When you look into the RFkitten code, it uses couple of small functions to build CC1101 config. Main python script starts additional thread that reads data from virtual serial port, then decode and print on console, basically that's it. When you write something directly to serial port it will be send over the air, so it's kind of transparent. Config is send after DTR signal as you read in firmware section of CC1101 Atmega32u USB dongle, RFkitten just been born, hence it works only as OOK transmitter/decoder.

CC1101 config


Config is build as a dictionary and joined into one at join_config function. Register values are also binary OR-ed, since many registers use bits as flags for specified options.

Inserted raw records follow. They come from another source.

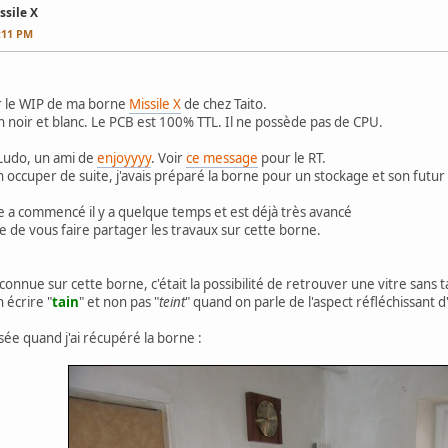
ssile X
7:11 PM
er le WIP de ma borne
Missile X
de chez Taito.
en noir et blanc. Le PCB est 100% TTL. Il ne possède pas de CPU.
 Ludo, un ami de
enjoyyyy
. Voir
ce message
pour le RT.
 occuper de suite, j'avais préparé la borne pour un stockage et son futur
ne a commencé il y a quelque temps et est déjà très avancé
re de vous faire partager les travaux sur cette borne.
nconnue sur cette borne, c'était la possibilité de retrouver une vitre sans t
n écrire "
tain
" et non pas "
teint
" quand on parle de l'aspect réfléchissant d
ssée quand j'ai récupéré la borne :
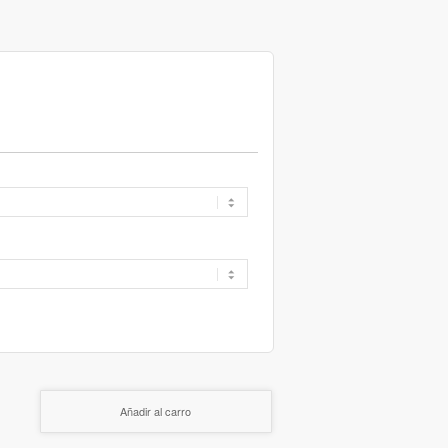
Añadir al carro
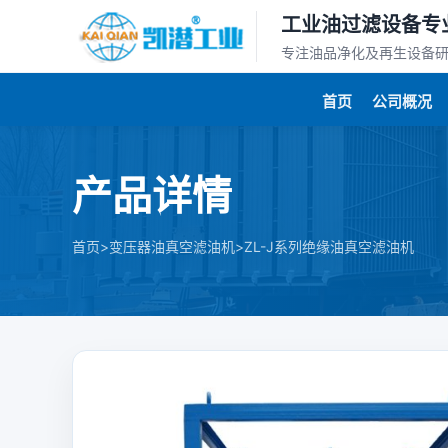
工业油过滤设备专
专注油品净化及再生设备
首页
公司概况
产品详情
>
>
首页
变压器油真空滤油机
ZL-J系列绝缘油真空滤油机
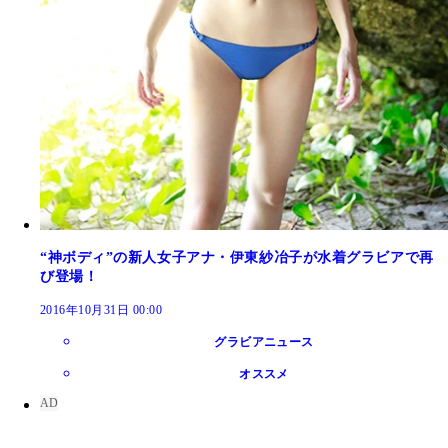
“神ボディ”の新人女子アナ・伊東紗冶子が水着グラビアで再
び登場！
2016年10月31日 00:00
グラビアニュース
オススメ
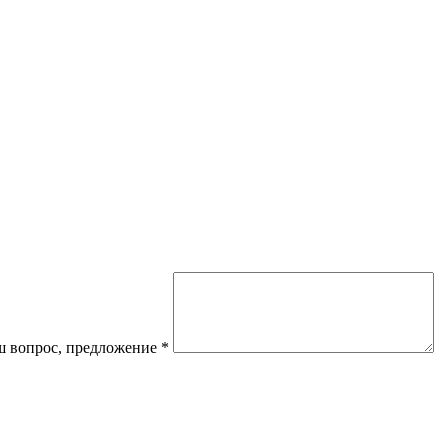
 вопрос, предложение
*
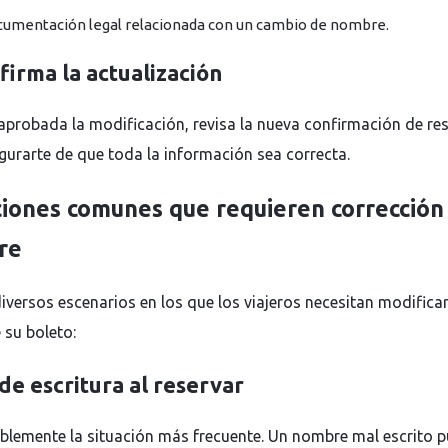
umentación legal relacionada con un cambio de nombre.
firma la actualización
aprobada la modificación, revisa la nueva confirmación de re
gurarte de que toda la información sea correcta.
ciones comunes que requieren corrección
re
diversos escenarios en los que los viajeros necesitan modificar
 su boleto:
de escritura al reservar
blemente la situación más frecuente. Un nombre mal escrito 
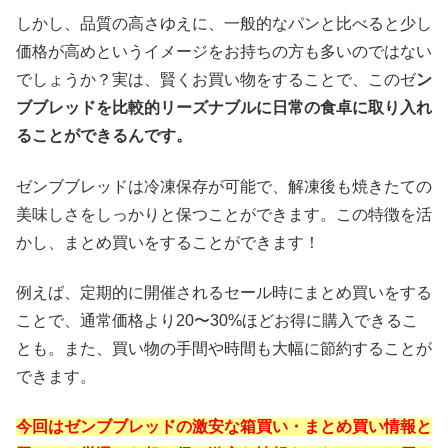
しかし、品質の高さゆえに、一般的なパンと比べると少し
価格が高めというイメージをお持ちの方も多いのではない
でしょうか？実は、賢くお買い物をすることで、このゼ
ン
ブブレッドを比較的リーズナブルに日常の食卓に取り入れ
ることができるんです。
ゼンブブレッドは冷凍保存が可能で、解凍後も焼きたての
美味しさをしっかりと保つことができます。この特徴を活
かし、まとめ買いをすることができます！
例えば、定期的に開催されるセール時にまとめ買いをする
ことで、通常価格より20〜30%ほどお得に購入できるこ
とも。また、買い物の手間や時間も大幅に節約することが
できます。
今回はゼンブブレッドの激安な箱買い・まとめ買い情報と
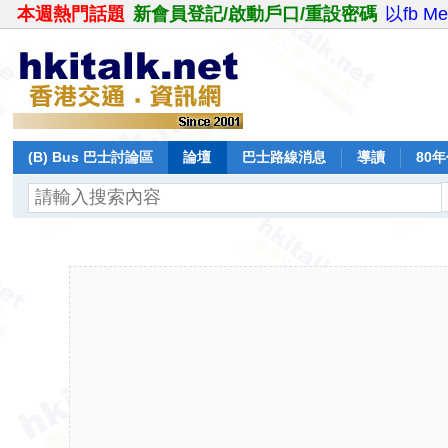
本週熱門話題
新會員登記/啟動戶口/重設密碼
以fb M
(B) Bus 巴士討論區
論壇
巴士路線消息
導讀
80
飛行報告
日誌
保留巴士
分享
記錄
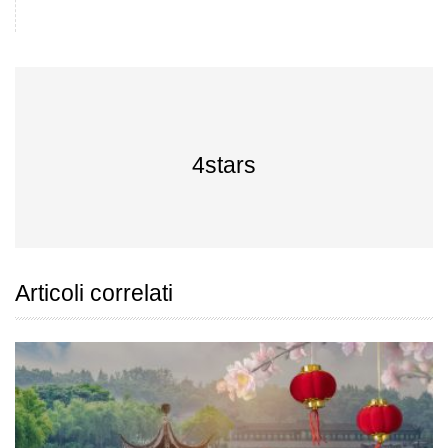
4stars
Articoli correlati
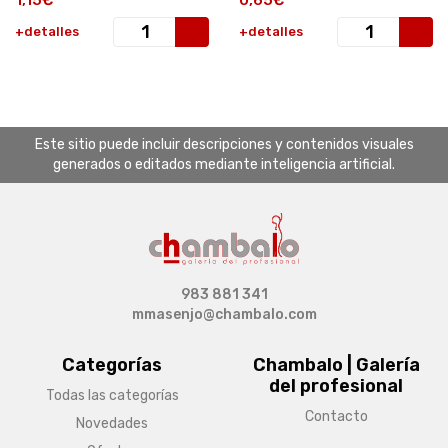
+detalles
+detalles
Este sitio puede incluir descripciones y contenidos visuales
generados o editados mediante inteligencia artificial.
983 881 341
mmasenjo@chambalo.com
Categorías
Chambalo | Galería
del profesional
Todas las categorías
Contacto
Novedades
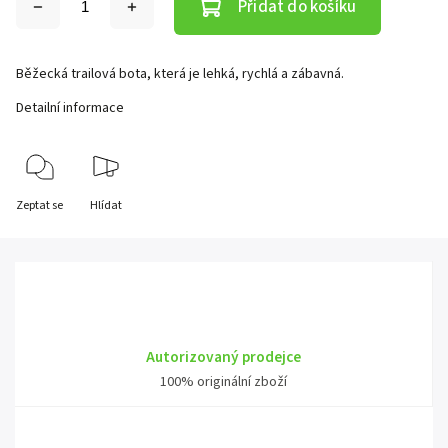
Přidat do košíku
Běžecká trailová bota, která je lehká, rychlá a zábavná.
Detailní informace
Zeptat se
Hlídat
Autorizovaný prodejce
100% originální zboží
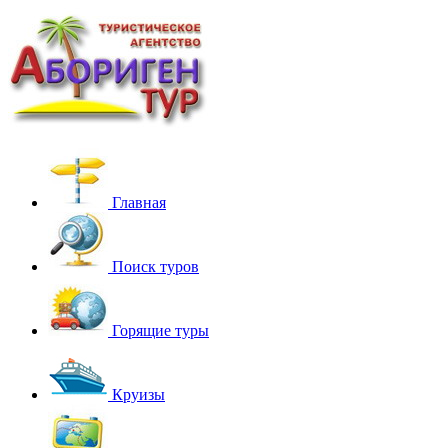
Главная
Поиск туров
Горящие туры
Круизы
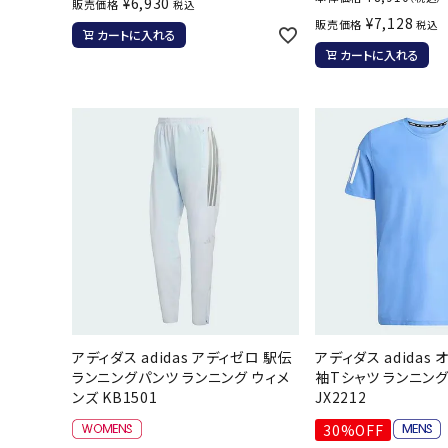
¥
6,930
販売価格
税込
¥
7,128
販売価格
税込
カートに入れる
カートに入れる
アディダス adidas アディゼロ 駅伝
アディダス adidas 
ランニングパンツ ランニング ウィメ
袖Tシャツ ランニング
ンズ KB1501
JX2212
30%OFF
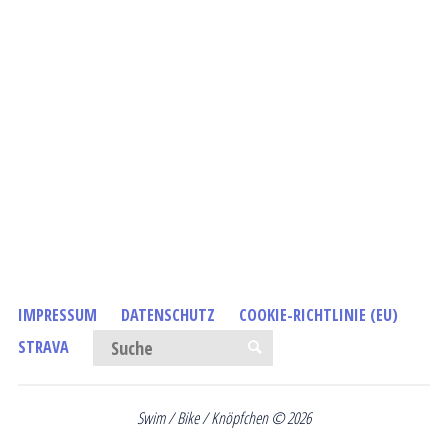
IMPRESSUM
DATENSCHUTZ
COOKIE-RICHTLINIE (EU)
Suchen nach:
STRAVA
SUCHE
Swim / Bike / Knöpfchen © 2026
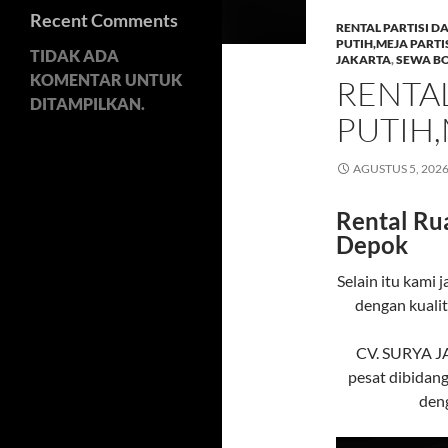
Recent Comments
RENTAL PARTISI D
PUTIH,MEJA PARTI
TIDAK ADA
JAKARTA
,
SEWA BO
KOMENTAR UNTUK
RENTAL
DITAMPILKAN.
PUTIH,
AGUSTUS 5, 202
Rental Rua
Depok
Selain itu kami
dengan kualit
CV. SURYA J
pesat dibidang
deng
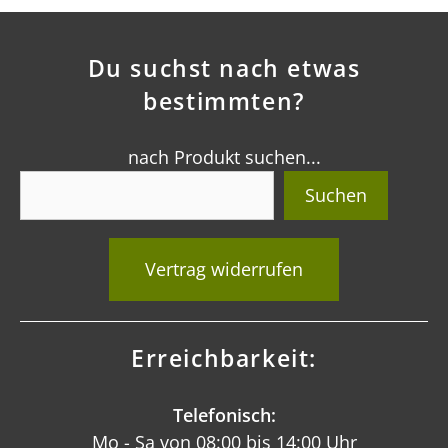
Du suchst nach etwas
bestimmten?
nach Produkt suchen...
Suchen
Vertrag widerrufen
Erreichbarkeit:
Telefonisch:
Mo - Sa von 08:00 bis 14:00 Uhr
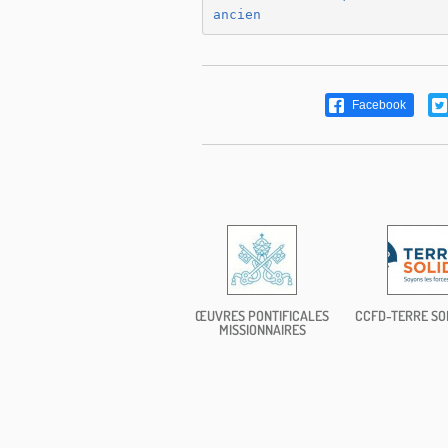
ancien
Facebook
ŒUVRES PONTIFICALES
CCFD-TERRE SO
MISSIONNAIRES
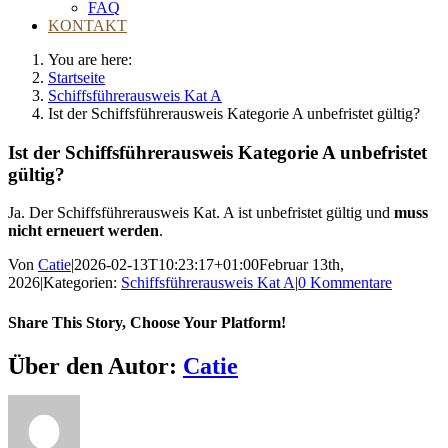
FAQ
KONTAKT
You are here:
Startseite
Schiffsführerausweis Kat A
Ist der Schiffsführerausweis Kategorie A unbefristet gültig?
Ist der Schiffsführerausweis Kategorie A unbefristet
gültig?
Ja. Der Schiffsführerausweis Kat. A ist unbefristet gültig und
muss
nicht erneuert werden
.
Von
Catie
|
2026-02-13T10:23:17+01:00
Februar 13th,
2026
|
Kategorien:
Schiffsführerausweis Kat A
|
0 Kommentare
Share This Story, Choose Your Platform!
Facebook
X
Reddit
LinkedIn
Tumblr
Pinterest
Vk
E-
Über den Autor:
Catie
Mail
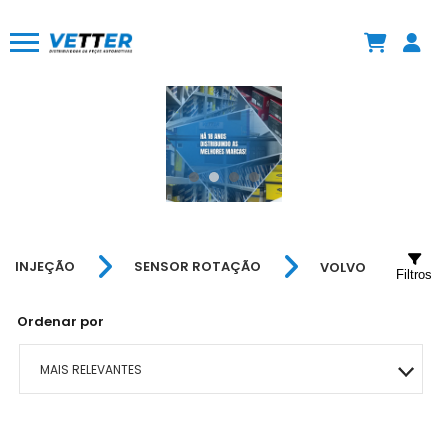
INJEÇÃO
SENSOR ROTAÇÃO
VOLVO
Filtros
Ordenar por
MAIS RELEVANTES
MAIS VENDIDOS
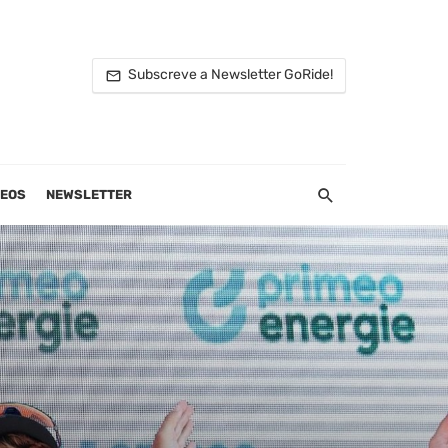
Subscreve a Newsletter GoRide!
DEOS
NEWSLETTER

Config is pushed after DTR poke in push_config.
def join_config(*partial_cfg):
   cfg_f = {}
   for cfg in partial_cfg:
      for key in cfg:
         if key in cfg_f:
            cfg_f[key] |= cfg[key]
         else:
            cfg_f[key] = cfg[key]
   return cfg_f

def push_config(s, c):
   sleep(0.01)
   s.setDTR(0)
   s.setDTR(1)

   for reg, value in c.iteritems():
      s.write(bytearray([reg, value]))

   # end of config
   s.write(bytearray([0xff]))

   sleep(0.01)
Below you can find part of join and send.
   push_config(s, join_config(
                     get_cfg_init(),
                     modulation("ASK/OOK"),
                     manchaster(0),
                     base_frequency(433.92),
                     sensivity("27 dB"),
                     channel_bandwidth(100),
                     data_rate(9600),
                     packet_len(128),
                  )
               )
After sending initial config (above), you can also manipulate registers like below, but remember that PACKET_LEN register is 1 byte = 8 bits long, without additional flags that should be OR-ed, so it's save to do below.
      push_config(s, packet_len(128))

Decode OOK with regexp


I recommend you to read Hacking fixed key remotes, I don't want to double Andrew's descriptions here. I studied them before making my own decoder.

Actually it's possible to decode OOK and determine it's original speed using regular expressions. It means that you can set 9600 speed on CC1101, capture data and it will be decoded even if would be 4800 or 2400. Regexp determine divide factor: 1, 2, 4, 8 of captured signal.
from re import compile,sub,subn

# regexp for data rates
zero={}
zero[1] = compile("1{3}0")
zero[2] = compile("1{6}0")
zero[4] = compile("1{12}0")
zero[8] = compile("1{24}0")

one={}
one[1]  = compile("10{3,}")
one[2]  = compile("10{6,}")
one[4]  = compile("10{12,}")
one[8]  = compile("10{24,}")

# list of know keys
know_keys = [
   ('doorbell_button_1_first',  "10001011111110100000010"),
   ('doorbell_button_1',       "110001011111110101010010"),
   ('doorbell_button_2_first',  "10001011111110100000000"),
   ('doorbell_button_2',       "110001011111110101010000"),
]

def analyze_ook(data, baud, bin_input=False):
   bin_str = ""

   # if input is already a "bin string" e.g. "11110001001010101", do nothing
   # else convert raw data to above string
   if (not bin_input): 
      bin_str = ''.join(format(ord(byte), '08b') for byte in data)
   else:
      bin_str = data

   # determine speed of data by checking every speed regexp
   # then sort tupple and return one with biggest match
   speed = sorted(zero, key=lambda obj:zero[obj].subn('', bin_str))[0]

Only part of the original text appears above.